Man In Black

by Priscilla Garduno Wolf

One night I woke up to a feeling like someone was watching me. I was 13 years old. I had gone to bed real tired after school classes and my Catholic classes that evening with Sister Bedd. It was snowing and it was very cold outside, but Grandpa and Grandma kept the farm house warm. They would warm old red bricks in the oven and wrap them up in old towels and put them on the bed to keep us warm.

I watched the street light from my bedroom window. I could see the snow falling and the sight was just beautiful. I have always loved winter and the snow. It is my favorite season. Suddenly, out of no where, there was a man in black at my window staring at me! He wore all black clothes and a black hat. I screamed so loud that it scared my grandparents. They came in the room real quick like and I told them, “There’s a man at my window!” He just stood there watching me. Grandfather Antonio grabbed his shotgun and went outside. Around the house the snow was high and there was no one around. Grandpa went toward my window, and to his surprise, there by the window were footprints in the snow, but none leading toward the window or away from the window.

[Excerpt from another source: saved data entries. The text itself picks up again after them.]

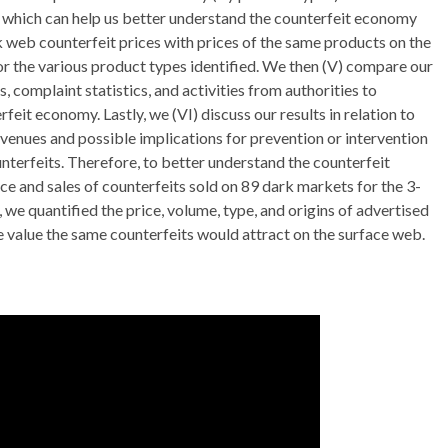
 which can help us better understand the counterfeit economy
 web counterfeit prices with prices of the same products on the
r the various product types identified. We then (V) compare our
 complaint statistics, and activities from authorities to
feit economy. Lastly, we (VI) discuss our results in relation to
avenues and possible implications for prevention or intervention
terfeits. Therefore, to better understand the counterfeit
 and sales of counterfeits sold on 89 dark markets for the 3-
we quantified the price, volume, type, and origins of advertised
e value the same counterfeits would attract on the surface web.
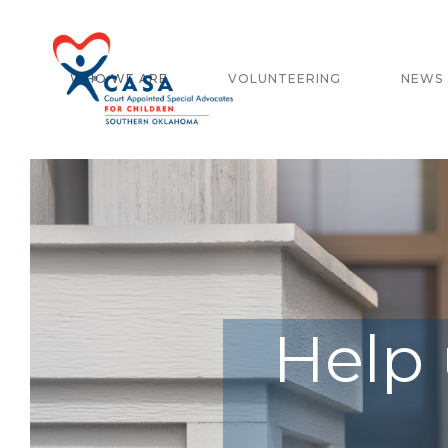
WHO WE ARE
VOLUNTEERING
NEWS 
Help 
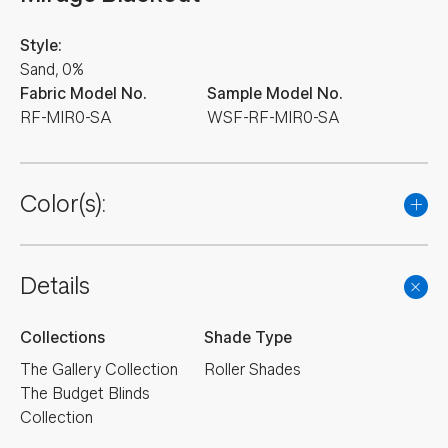
Style:
Sand, 0%
Fabric Model No.
Sample Model No.
RF-MIR0-SA
WSF-RF-MIR0-SA
Color(s):
Details
Collections
Shade Type
The Gallery Collection
Roller Shades
The Budget Blinds
Collection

Grandpa came back in and told us what he had seen. “It must be a ghost around here,” he said. I told him it was a man dressed all in black. He remembered his friends speaking of the man in black in the valley. It would appear to them from out of no where. I remember how one of the sheepherders in the area, Don Juan, a Ute Indian, had seen silver disks before at his camp by Los Sauces, Colorado and how several days later he would see a man in black walking around. The Shadow Men they were called. Some people said that they were evil while others said that they were only ghosts walking around their burial ground.

Editor’s Note: Priscilla’s intriguing account again addresses the historical parallels of the modern MIB phenomenon of ufology with similar variations of apparitional appearances described in stories that actually span centuries of folklore and tradition. Years ago (1970), the noted UFO and MIB expert and author John A. Keel wrote me: “History is crammed with MIB-type manifestations. A band of ‘phantom Indians’ attacked the colony in Gloucester, Mass. in 1692. MIB apparitions are a classic and traditional offshoot of witchcraft and black magic. That lore is filled with reports of MIB incidents. Even the fascinating details of the events following the assassination of Abraham Lincoln are loaded with MIB material. Read the transcript of the trial of John Surrat (one of the ten conspirators). It’ll curl your hair.”

“As with all aspects of this business, we are dealing with two things: the real and the unreal, the material and the hallucinatory. There are doppelgangers (did you ever read The Other Oswald by Popkin?), there are phantom cars and phantom planes. There are marvelous mimics who can imitate any voice on the telephone. It is all so damned unbelievable that most people finally throw up their hands and quit the whole business.”

“It may be vain to hope that we can ever pin everything down and make something rational out of it.”